Federally appointed Independent Special Interlocutor Kimberly Murray presents “Sites of Truth, Sites of Conscience,” her July 2024 report on unmarked burials and mass graves of missing and disappeared Indigenous children in Canada, to Queen’s University community members in Grant Hall on Sept. 26.
Federally appointed Independent Special Interlocutor Kimberly Murray presents “Sites of Truth, Sites of Conscience,” her July 2024 report on unmarked burials and mass graves of missing and disappeared Indigenous children in Canada, to Queen’s University community members in Grant Hall on Sept. 26. (Photos by Garrett Elliott)

In recognition of the National Day for Truth and Reconciliation, Queen’s Law hosted a talk by incoming faculty member Kimberly Murray, the federally appointed Independent Special Interlocutor for Missing Children and Unmarked Graves and Burial Sites. Murray discussed her July 2024 report, Sites of Truth, Sites of Conscience, with Queen’s students, faculty, staff, and alumni in Grant Hall and online on September 26.

In opening remarks, Dean Colleen M. Flood said, “Kimberly Murray has been committed to supporting the work of Survivors and Indigenous communities to protect, locate, identify, repatriate, and commemorate the children who died while forced to attend residential schools.” Flood called the report a “groundbreaking document,” noting it was an extension of Murray’s work for the Truth and Reconciliation Commission with former Queen’s Chancellor Murray Sinclair, who chaired the commission.

Chancellor Shelagh Rogers, an honorary witness to the TRC, introduced Murray, saying, “Her work provides scaffolding for truth, healing, and reconciliation, and for making good the conscience of this country.”

To provide the audience with an understanding of what the report is about, Murray read a paragraph from its introduction: “The buildings, burial grounds, and cemeteries on the sites of former Indian Residential Schools are etched deeply in Survivors’ memories.
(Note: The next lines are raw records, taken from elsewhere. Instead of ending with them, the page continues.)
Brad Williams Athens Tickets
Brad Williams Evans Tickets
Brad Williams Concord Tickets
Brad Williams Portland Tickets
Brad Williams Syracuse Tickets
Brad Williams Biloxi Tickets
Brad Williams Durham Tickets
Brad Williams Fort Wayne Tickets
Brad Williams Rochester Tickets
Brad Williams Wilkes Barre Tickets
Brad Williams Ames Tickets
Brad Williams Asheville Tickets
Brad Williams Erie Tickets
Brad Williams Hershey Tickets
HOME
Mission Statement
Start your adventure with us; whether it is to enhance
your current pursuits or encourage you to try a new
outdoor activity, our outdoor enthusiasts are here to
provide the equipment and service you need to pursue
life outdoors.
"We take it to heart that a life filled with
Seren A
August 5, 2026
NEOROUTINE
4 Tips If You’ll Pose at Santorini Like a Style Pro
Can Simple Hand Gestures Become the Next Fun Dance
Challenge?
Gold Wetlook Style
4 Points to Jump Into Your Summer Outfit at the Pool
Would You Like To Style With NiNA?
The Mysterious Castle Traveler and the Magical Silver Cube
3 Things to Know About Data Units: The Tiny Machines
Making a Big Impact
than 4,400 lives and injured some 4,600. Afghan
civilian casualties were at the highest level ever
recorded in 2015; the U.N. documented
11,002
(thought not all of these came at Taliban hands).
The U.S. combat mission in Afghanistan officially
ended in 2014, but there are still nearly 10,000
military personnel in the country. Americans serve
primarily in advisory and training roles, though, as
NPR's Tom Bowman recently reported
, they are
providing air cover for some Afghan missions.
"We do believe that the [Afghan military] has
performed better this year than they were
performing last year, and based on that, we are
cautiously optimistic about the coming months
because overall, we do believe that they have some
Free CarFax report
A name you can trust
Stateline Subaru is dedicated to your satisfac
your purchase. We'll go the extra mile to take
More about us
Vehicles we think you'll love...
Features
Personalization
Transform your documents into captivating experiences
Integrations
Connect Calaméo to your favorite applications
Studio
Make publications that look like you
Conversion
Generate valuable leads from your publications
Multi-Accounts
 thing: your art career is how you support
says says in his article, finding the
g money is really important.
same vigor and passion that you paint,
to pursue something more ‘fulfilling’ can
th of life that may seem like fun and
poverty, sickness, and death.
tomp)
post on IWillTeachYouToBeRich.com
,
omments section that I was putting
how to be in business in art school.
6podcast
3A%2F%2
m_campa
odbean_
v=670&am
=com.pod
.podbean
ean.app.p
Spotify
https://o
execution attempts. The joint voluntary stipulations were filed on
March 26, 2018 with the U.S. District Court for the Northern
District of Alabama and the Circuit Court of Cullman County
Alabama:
Once places of silence and suffering, they are now sites of truth. Once places of brutal violence and genocide, they are now sites of conscience. Survivors can never forget the memories of trauma and death held in these sites; now Canada and all Canadians must do likewise. A site of conscience holds truths about the past and memories of injustice that must be exposed, acknowledged, remembered, shared, and learned from so this will never happen again.”

Professor Lindsay Borrows closed the talk by thanking Murray and inviting attendees to a reception catered by Lily Dolls Farm from Tyendinaga Mohawk Territory.

Listen to a podcast of Kimberly Murray talk on QLAW-POD.

Sites of Truth, Sites of Conscience is available on the Office of the Special Interlocutor’s website.

On October 29, Murray will release her final report, which will recommend a new legal framework to identify, protect, and commemorate the children and their burial sites. In January 2025, she joins the Faculty of Law as Queen’s National Scholar in Indigenous Legal Studies.